Rutland County Council Cabinet members says St George’s Barracks site is suitable for garden community homes plan
Establishing thousands of new homes and workplaces on the site St George’s Barracks in Rutland is ‘a viable and suitable plan’ according to councillors.
Rutland’s Local Plan sets out where any additional new housing, employment or other development may be needed in future years.
On Monday, December 23, the Cabinet was asked to consider the location of future development sites and it approved the principle of establishing what it calls a 'garden community', and locating it on the former St George’s Barracks in North Luffenham if £29.4m Housing Infrastructure Fund (HIF) is provided to support it.
On Thursday, December 19, members of a council scrutiny committee had listened to several deputations from Rutland residents, highlighting an unusually high level of public interest in the plans.
The scrutiny committee members noted the need for more affordable housing and more social rented housing, and for jobs that pay higher than the living wage.
They also voted to continue with the process of considering HIF funding, while noting there are still a number of unknowns around the conditions and therefore some risks to the council.
Many residents oppose the proposed redevelopment of the St George's Barracks, including plans to have a quarry and distribution centre as part of the 'employment use' element of the scheme.
Lt Col (Retd) Dale Hemming-Tayler, who lives in Edith Weston, said: "My main issue is that I think it's a waste of a resource that could be used to maintain the integrity of Rutland.
"I can understand the Government's wish to get revenue from a quarry, but there's really no need for it. What we do need is farmland - much of the area was farmland before it was taken over by the Ministry of Defence for the war, and there's a large area that could be diversified as a country park.
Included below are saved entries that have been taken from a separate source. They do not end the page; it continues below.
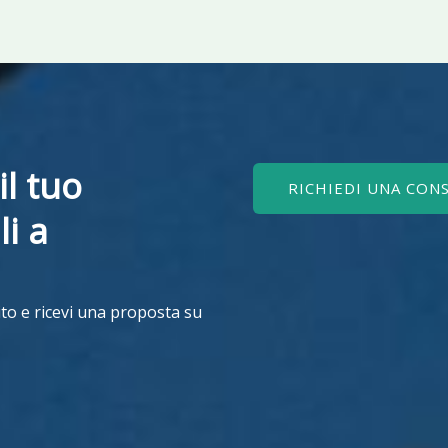
il tuo
RICHIEDI UNA CON
li a
to e ricevi una proposta su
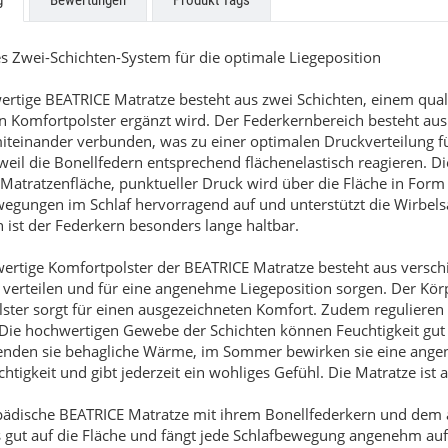
g
Bewertungen
Produkt Tags
s Zwei-Schichten-System für die optimale Liegeposition
ertige BEATRICE Matratze besteht aus zwei Schichten, einem qua
 Komfortpolster ergänzt wird. Der Federkernbereich besteht aus 
iteinander verbunden, was zu einer optimalen Druckverteilung fü
 weil die Bonellfedern entsprechend flächenelastisch reagieren. 
Matratzenfläche, punktueller Druck wird über die Fläche in Form
egungen im Schlaf hervorragend auf und unterstützt die Wirbelsä
zabeth
Beatrice
 ist der Federkern besonders lange haltbar.
ertige Komfortpolster der BEATRICE Matratze besteht aus versch
9,00 €
*
549,00 €
*
ab
verteilen und für eine angenehme Liegeposition sorgen. Der Körpe
ster sorgt für einen ausgezeichneten Komfort. Zudem regulieren 
 Die hochwertigen Gewebe der Schichten können Feuchtigkeit gu
enden sie behagliche Wärme, im Sommer bewirken sie eine angen
htigkeit und gibt jederzeit ein wohliges Gefühl. Die Matratze ist an
pädische BEATRICE Matratze mit ihrem Bonellfederkern und dem a
gut auf die Fläche und fängt jede Schlafbewegung angenehm auf. 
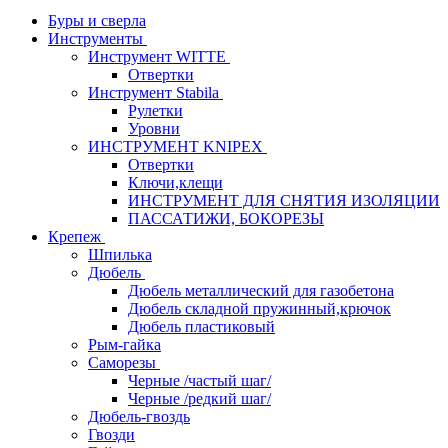
Буры и сверла
Инструменты
Инструмент WITTE
Отвертки
Инструмент Stabila
Рулетки
Уровни
ИНСТРУМЕНТ KNIPEX
Отвертки
Ключи,клещи
ИНСТРУМЕНТ ДЛЯ СНЯТИЯ ИЗОЛЯЦИИ
ПАССАТИЖИ, БОКОРЕЗЫ
Крепеж
Шпилька
Дюбель
Дюбель металлический для газобетона
Дюбель складной пружинный,крючок
Дюбель пластиковый
Рым-гайка
Саморезы
Черные /частый шаг/
Черные /редкий шаг/
Дюбель-гвоздь
Гвозди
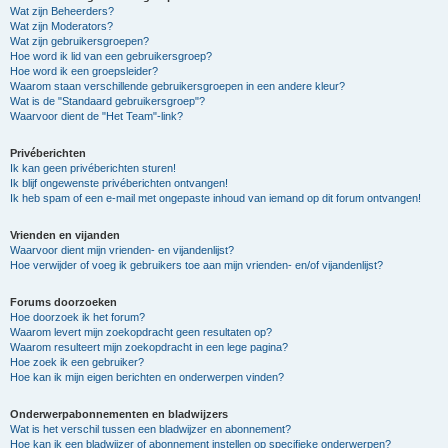
Wat zijn Beheerders?
Wat zijn Moderators?
Wat zijn gebruikersgroepen?
Hoe word ik lid van een gebruikersgroep?
Hoe word ik een groepsleider?
Waarom staan verschillende gebruikersgroepen in een andere kleur?
Wat is de "Standaard gebruikersgroep"?
Waarvoor dient de "Het Team"-link?
Privéberichten
Ik kan geen privéberichten sturen!
Ik blijf ongewenste privéberichten ontvangen!
Ik heb spam of een e-mail met ongepaste inhoud van iemand op dit forum ontvangen!
Vrienden en vijanden
Waarvoor dient mijn vrienden- en vijandenlijst?
Hoe verwijder of voeg ik gebruikers toe aan mijn vrienden- en/of vijandenlijst?
Forums doorzoeken
Hoe doorzoek ik het forum?
Waarom levert mijn zoekopdracht geen resultaten op?
Waarom resulteert mijn zoekopdracht in een lege pagina?
Hoe zoek ik een gebruiker?
Hoe kan ik mijn eigen berichten en onderwerpen vinden?
Onderwerpabonnementen en bladwijzers
Wat is het verschil tussen een bladwijzer en abonnement?
Hoe kan ik een bladwijzer of abonnement instellen op specifieke onderwerpen?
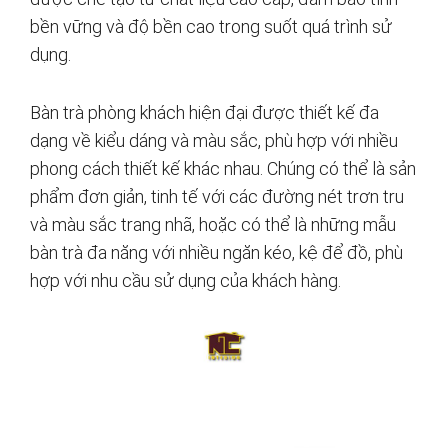
bền vững và độ bền cao trong suốt quá trình sử
dụng.
Bàn trà phòng khách hiện đại được thiết kế đa
dạng về kiểu dáng và màu sắc, phù hợp với nhiều
phong cách thiết kế khác nhau. Chúng có thể là sản
phẩm đơn giản, tinh tế với các đường nét trơn tru
và màu sắc trang nhã, hoặc có thể là những mẫu
bàn trà đa năng với nhiều ngăn kéo, kệ để đồ, phù
hợp với nhu cầu sử dụng của khách hàng.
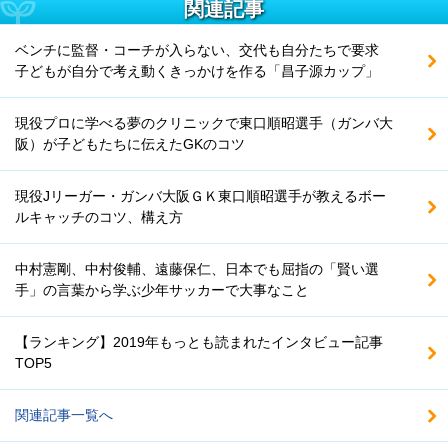
関連記事
ベンチに監督・コーチが入らない、交代も自分たちで要求
子どもが自分で考え動くきっかけを作る「昌子源カップ」
現役プロに学べる夢のクリニックで東口順昭選手（ガンバ大
阪）が子どもたちに伝えたGKのコツ
現役Jリーガー・ガンバ大阪ＧＫ東口順昭選手が教えるボー
ルキャッチのコツ、構え方
中村憲剛、中村俊輔、遠藤保仁、日本でも屈指の「賢い選
手」の言葉から学ぶ少年サッカーで大事なこと
【ランキング】2019年もっとも読まれたインタビュー記事
TOP5
関連記事一覧へ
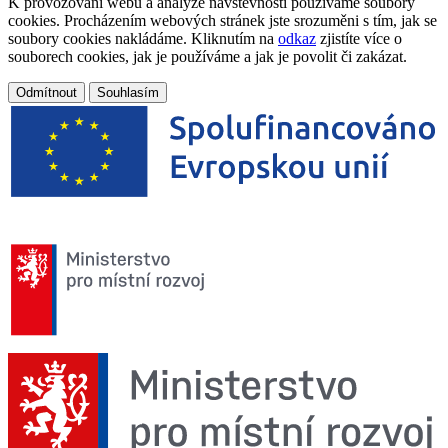
K provozování webu a analýze návštěvnosti používáme soubory
cookies. Procházením webových stránek jste srozuměni s tím, jak se
soubory cookies nakládáme. Kliknutím na
odkaz
zjistíte více o
souborech cookies, jak je používáme a jak je povolit či zakázat.
Odmítnout
Souhlasím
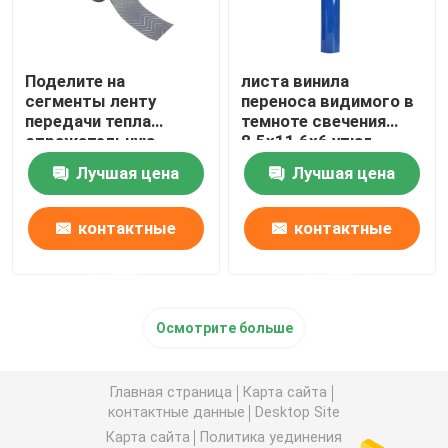
Поделите на
листа винила
сегменты ленту
переноса видимого в
передачи тепла
темноте свечения
отражательную
8.5x11 6x6 утюг
красного голубого
Лучшая цена
Лучшая цена
отражательный
дальше для одежды
ветеринара куртки
контактные
контактные
данные
данные
Осмотрите больше
Главная страница
Карта сайта
контактные данные
Desktop Site
Карта сайта
Политика уединения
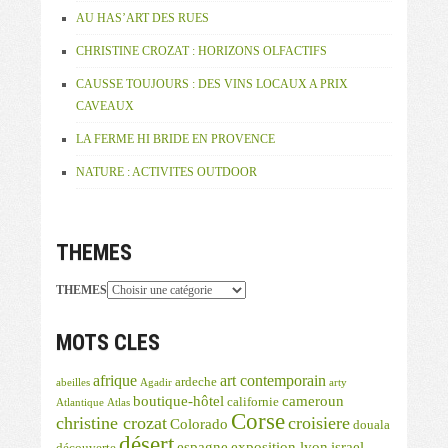
AU HAS’ART DES RUES
CHRISTINE CROZAT : HORIZONS OLFACTIFS
CAUSSE TOUJOURS : DES VINS LOCAUX A PRIX
CAVEAUX
LA FERME HI BRIDE EN PROVENCE
NATURE : ACTIVITES OUTDOOR
THEMES
THEMES
MOTS CLES
afrique
art contemporain
ardeche
abeilles
Agadir
arty
boutique-hôtel
cameroun
californie
Atlantique
Atlas
Corse
christine crozat
croisiere
Colorado
douala
désert
espagne
exposition lyon
israel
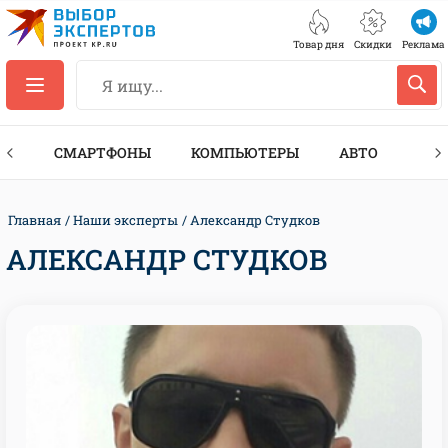
Товар дня
Скидки
Реклама
ЕС
СМАРТФОНЫ
КОМПЬЮТЕРЫ
АВТО
ТЕХ
Главная
Наши эксперты
Александр Студков
АЛЕКСАНДР СТУДКОВ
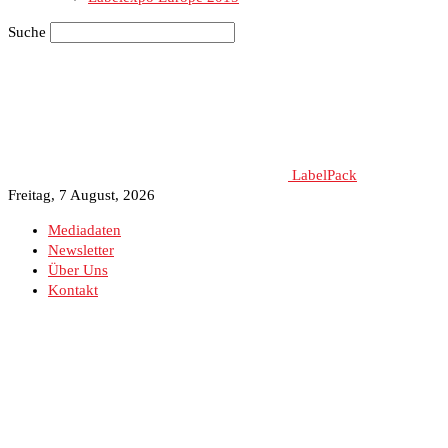
Suche
LabelPack
Freitag, 7 August, 2026
Mediadaten
Newsletter
Über Uns
Kontakt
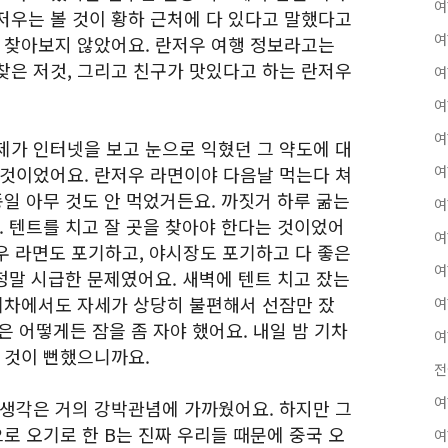
여
저우는 볼 것이 황하 근처에 다 있다고 말했다고
여
도 찾아보지 않았어요. 란저우 여행 정보라고는
찾은 저것, 그리고 친구가 맛있다고 하는 란저우
여
여
여
제가 인터넷을 보고 눈으로 익혔던 그 약도에 대
 것이었어요. 란저우 라면이야 다음날 먹는다 쳐
여
종일 아무 것도 안 먹었거든요. 까짓거 하루 굶는
여
. 텐트를 치고 잘 곳을 찾아야 한다는 것이었어
여
저우 라면도 포기하고, 야시장도 포기하고 다 좋은
여
 정말 시급한 문제였어요. 새벽에 텐트 치고 잤는
 기차에서도 자세가 상당히 불편해서 선잠만 잤
여
늘은 어떻게든 잠을 좀 자야 했어요. 내일 밤 기차
여
잘 것이 뻔했으니까요.
전
여
 생각은 거의 강박관념에 가까웠어요. 하지만 그
으로 오기로 한 B는 진짜 우리들 때문에 중국 오
여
"I envisage one in the style of those that Germany has created, especially for families, with campsites and cycle tracks, cafés and a great many trees."
He added that building a new town in Rutland will result in the loss of identity that the county fought hard to win back only a few years ago.
"There's very little employment in Rutland and the prospect of creating more is minimal, even if they do build a quarry and distribution centre," said Lt Col Hemming-Tayler.
"Young people are not going to be waiting to put on their wellies and gain their HGV licence at 21 just so that they can work at a quarry or for a distribution centre. They will leave the area first.
"There's nothing for them here. Rutland is a county for middle-aged and older people and we have to accept it."
Speaking after the Cabinet meeting, councillor leader Oliver Hemsley said: “Rutland is moving closer to having a new Local Plan covering the period from 2018 to 2036.
"This is important because without a valid Local Plan we run the risk of getting inappropriate development which fails to provide the right jobs and homes in the right places.
“There still needs to be further discussion by Scrutiny, Cabinet and Full Council before we can publish our pre-submission draft of the Local Plan, after which it will need to be sent for independent examination by the Planning Inspectorate. All of this will take place in full view of the public, with further meetings taking place throughout January.”
Full Council will take place at the council's chamber at the Catmose offices on January 27 from 7pm.
Councillor Hemsley added: “When prospective developers suggest sites to include in our Local Plan we have to consider each one individually, on merit, by applying the same tests to work out if they are viable and sustainable.
"As part of this latest Local Plan Review we have been asked to consider two large sites that have been put forward for possible new garden communities: Woolfox and St George’s.
“As part of the Local Plan process, we have suggested that a garden community in Rutland would help to provide the new jobs and homes we need locally to help meet identified needs for the County.
"However, on the balance of information provided to planners, it has been suggested that only St George’s is both viable and suitable for inclusion in the next Local Plan.
"This is one of the recommendations that councillors will now be asked to consider and decide on at Full Council on January 27, as part of the next stage of the Local Plan.”
Full Council will take place at the council's chamber at the Catmose offices on January 27 from 7pm. The agenda and reports will be published online before the meeting and can be viewed at www.rutland.gov.uk/meetings.
Rutland County Council will continue to providing a live video stream covering all non-exempt items at listed meetings relating to the Local Plan Review.